RECORDS SUPPLIED
########################################

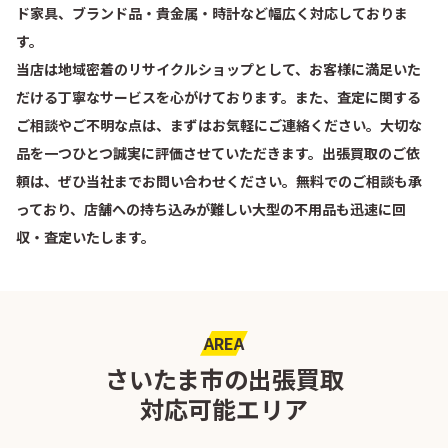
ド家具、ブランド品・貴金属・時計など幅広く対応しておりま
す。
当店は地域密着のリサイクルショップとして、お客様に満足いた
だける丁寧なサービスを心がけております。また、査定に関する
ご相談やご不明な点は、まずはお気軽にご連絡ください。大切な
品を一つひとつ誠実に評価させていただきます。出張買取のご依
頼は、ぜひ当社までお問い合わせください。無料でのご相談も承
っており、店舗への持ち込みが難しい大型の不用品も迅速に回
収・査定いたします。
AREA
さいたま市の出張買取
対応可能エリア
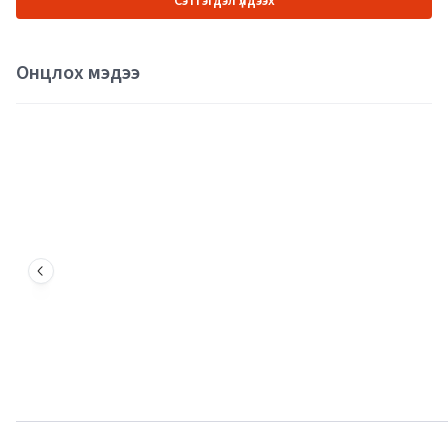
Сэтгэгдэл үлдээх
Онцлох мэдээ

########################################

GOAL OF THE EXERCISE
Transcribe all of the records above character for character. Exclude the pictures.

RESULT
ド家具、ブランド品・貴金属・時計など幅広く対応しておりま
す。
当店は地域密着のリサイクルショップとして、お客様に満足いた
だける丁寧なサービスを心がけております。また、査定に関する
ご相談やご不明な点は、まずはお気軽にご連絡ください。大切な
品を一つひとつ誠実に評価させていただきます。出張買取のご依
頼は、ぜひ当社までお問い合わせください。無料でのご相談も承
っており、店舗への持ち込みが難しい大型の不用品も迅速に回
収・査定いたします。
AREA
さいたま市の出張買取
対応可能エリア
Сэтгэгдэл үлдээх
Онцлох мэдээ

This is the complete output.